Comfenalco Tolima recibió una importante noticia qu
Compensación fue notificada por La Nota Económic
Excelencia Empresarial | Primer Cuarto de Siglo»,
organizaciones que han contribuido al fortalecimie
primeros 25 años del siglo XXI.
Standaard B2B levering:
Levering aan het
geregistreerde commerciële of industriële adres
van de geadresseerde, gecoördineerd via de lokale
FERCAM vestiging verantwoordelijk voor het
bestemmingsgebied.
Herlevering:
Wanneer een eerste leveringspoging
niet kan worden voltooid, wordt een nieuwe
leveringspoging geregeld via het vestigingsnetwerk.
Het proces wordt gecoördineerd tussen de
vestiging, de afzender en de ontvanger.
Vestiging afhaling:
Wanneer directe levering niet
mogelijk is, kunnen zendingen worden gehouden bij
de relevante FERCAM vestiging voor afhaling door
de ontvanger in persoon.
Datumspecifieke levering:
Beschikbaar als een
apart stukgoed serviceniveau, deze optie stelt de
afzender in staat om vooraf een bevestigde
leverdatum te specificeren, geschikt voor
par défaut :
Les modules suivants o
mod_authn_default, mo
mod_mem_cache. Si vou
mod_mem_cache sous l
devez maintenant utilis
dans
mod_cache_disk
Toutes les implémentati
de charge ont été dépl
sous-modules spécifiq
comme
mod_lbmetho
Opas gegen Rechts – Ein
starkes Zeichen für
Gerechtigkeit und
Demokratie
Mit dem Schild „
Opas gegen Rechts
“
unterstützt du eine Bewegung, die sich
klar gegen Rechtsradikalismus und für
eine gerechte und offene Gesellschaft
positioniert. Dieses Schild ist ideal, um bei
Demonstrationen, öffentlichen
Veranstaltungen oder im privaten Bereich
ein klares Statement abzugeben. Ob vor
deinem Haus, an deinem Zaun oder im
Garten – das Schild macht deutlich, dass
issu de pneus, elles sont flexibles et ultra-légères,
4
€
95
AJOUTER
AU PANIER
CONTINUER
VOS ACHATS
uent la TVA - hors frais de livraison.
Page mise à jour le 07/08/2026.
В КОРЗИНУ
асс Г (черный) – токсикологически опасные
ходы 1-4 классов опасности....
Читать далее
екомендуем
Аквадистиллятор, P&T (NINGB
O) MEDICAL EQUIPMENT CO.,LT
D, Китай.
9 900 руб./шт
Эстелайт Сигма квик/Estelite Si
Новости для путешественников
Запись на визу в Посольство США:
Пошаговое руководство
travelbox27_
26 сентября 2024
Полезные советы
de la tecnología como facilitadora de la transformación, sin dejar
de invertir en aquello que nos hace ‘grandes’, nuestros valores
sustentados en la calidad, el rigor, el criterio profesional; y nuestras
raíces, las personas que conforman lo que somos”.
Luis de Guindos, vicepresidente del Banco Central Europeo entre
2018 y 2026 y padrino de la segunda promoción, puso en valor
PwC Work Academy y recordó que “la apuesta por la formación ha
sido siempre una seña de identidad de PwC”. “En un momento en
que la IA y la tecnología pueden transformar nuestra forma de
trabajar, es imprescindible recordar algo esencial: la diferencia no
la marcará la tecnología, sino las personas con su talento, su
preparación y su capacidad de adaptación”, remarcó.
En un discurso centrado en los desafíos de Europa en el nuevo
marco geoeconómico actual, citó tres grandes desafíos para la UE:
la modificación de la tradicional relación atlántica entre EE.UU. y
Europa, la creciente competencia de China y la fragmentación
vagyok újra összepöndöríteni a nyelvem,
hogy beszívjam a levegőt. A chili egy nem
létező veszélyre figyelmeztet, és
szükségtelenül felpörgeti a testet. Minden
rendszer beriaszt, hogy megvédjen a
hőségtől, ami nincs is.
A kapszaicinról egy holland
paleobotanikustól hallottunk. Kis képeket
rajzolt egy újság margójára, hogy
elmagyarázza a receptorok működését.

○ ○ ○

Your task: Return every entry verbatim.

Exercise solution:
Comfenalco Tolima recibió una importante noticia qu
Compensación fue notificada por La Nota Económic
Excelencia Empresarial | Primer Cuarto de Siglo»,
organizaciones que han contribuido al fortalecimie
primeros 25 años del siglo XXI.
Standaard B2B levering:
Levering aan het
geregistreerde commerciële of industriële adres
van de geadresseerde, gecoördineerd via de lokale
FERCAM vestiging verantwoordelijk voor het
bestemmingsgebied.
Herlevering:
Wanneer een eerste leveringspoging
niet kan worden voltooid, wordt een nieuwe
leveringspoging geregeld via het vestigingsnetwerk.
Het proces wordt gecoördineerd tussen de
vestiging, de afzender en de ontvanger.
Vestiging afhaling:
Wanneer directe levering niet
mogelijk is, kunnen zendingen worden gehouden bij
de relevante FERCAM vestiging voor afhaling door
de ontvanger in persoon.
Datumspecifieke levering:
Beschikbaar als een
apart stukgoed serviceniveau, deze optie stelt de
afzender in staat om vooraf een bevestigde
leverdatum te specificeren, geschikt voor
par défaut :
Les modules suivants o
mod_authn_default, mo
mod_mem_cache. Si vou
mod_mem_cache sous l
devez maintenant utilis
dans
mod_cache_disk
Toutes les implémentati
de charge ont été dépl
sous-modules spécifiq
comme
mod_lbmetho
Opas gegen Rechts – Ein
starkes Zeichen für
Gerechtigkeit und
Demokratie
Mit dem Schild „
Opas gegen Rechts
“
unterstützt du eine Bewegung, die sich
klar gegen Rechtsradikalismus und für
eine gerechte und offene Gesellschaft
positioniert. Dieses Schild ist ideal, um bei
Demonstrationen, öffentlichen
Veranstaltungen oder im privaten Bereich
ein klares Statement abzugeben. Ob vor
deinem Haus, an deinem Zaun oder im
Garten – das Schild macht deutlich, dass
issu de pneus, elles sont flexibles et ultra-légères,
4
€
95
AJOUTER
AU PANIER
CONTINUER
VOS ACHATS
uent la TVA - hors frais de livraison.
Page mise à jour le 07/08/2026.
В КОРЗИНУ
асс Г (черный) – токсикологически опасные
ходы 1-4 классов опасности....
Читать далее
екомендуем
Аквадистиллятор, P&T (NINGB
O) MEDICAL EQUIPMENT CO.,LT
D, Китай.
9 900 руб./шт
Эстелайт Сигма квик/Estelite Si
Новости для путешественников
Запись на визу в Посольство США:
Пошаговое руководство
travelbox27_
26 сентября 2024
Полезные советы
de la tecnología como facilitadora de la transformación, sin dejar
de invertir en aquello que nos hace ‘grandes’, nuestros valores
sustentados en la calidad, el rigor, el criterio profesional; y nuestras
raíces, las personas que conforman lo que somos”.
Luis de Guindos, vicepresidente del Banco Central Europeo entre
2018 y 2026 y padrino de la segunda promoción, puso en valor
PwC Work Academy y recordó que “la apuesta por la formación ha
sido siempre una seña de identidad de PwC”. “En un momento en
que la IA y la tecnología pueden transformar nuestra forma de
trabajar, es imprescindible recordar algo esencial: la diferencia no
la marcará la tecnología, sino las personas con su talento, su
preparación y su capacidad de adaptación”, remarcó.
En un discurso centrado en los desafíos de Europa en el nuevo
marco geoeconómico actual, citó tres grandes desafíos para la UE:
la modificación de la tradicional relación atlántica entre EE.UU. y
Europa, la creciente competencia de China y la fragmentación
vagyok újra összepöndöríteni a nyelvem,
hogy beszívjam a levegőt. A chili egy nem
létező veszélyre figyelmeztet, és
szükségtelenül felpörgeti a testet. Minden
rendszer beriaszt, hogy megvédjen a
hőségtől, ami nincs is.
A kapszaicinról egy holland
paleobotanikustól hallottunk. Kis képeket
rajzolt egy újság margójára, hogy
elmagyarázza a receptorok működését.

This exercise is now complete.